__Task instructions__: Among the entries that follow, the required portion opens with the line containing "весьма непросто, особенно" and closes with the line containing "количество соли, потому есть её". Give that portion again exactly, and nothing else.

Dataset content START

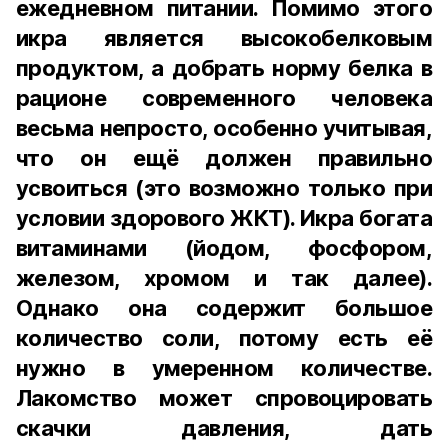
ежедневном питании. Помимо этого
икра является высокобелковым
продуктом, а добрать норму белка в
рационе современного человека
весьма непросто, особенно учитывая,
что он ещё должен правильно
усвоиться (это возможно только при
условии здорового ЖКТ). Икра богата
витаминами (йодом, фосфором,
железом, хромом и так далее).
Однако она содержит большое
количество соли, потому есть её
нужно в умеренном количестве.
Лакомство может спровоцировать
скачки давления, дать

Dataset content END

__Exercise solution__:
весьма непросто, особенно учитывая,
что он ещё должен правильно
усвоиться (это возможно только при
условии здорового ЖКТ). Икра богата
витаминами (йодом, фосфором,
железом, хромом и так далее).
Однако она содержит большое
количество соли, потому есть её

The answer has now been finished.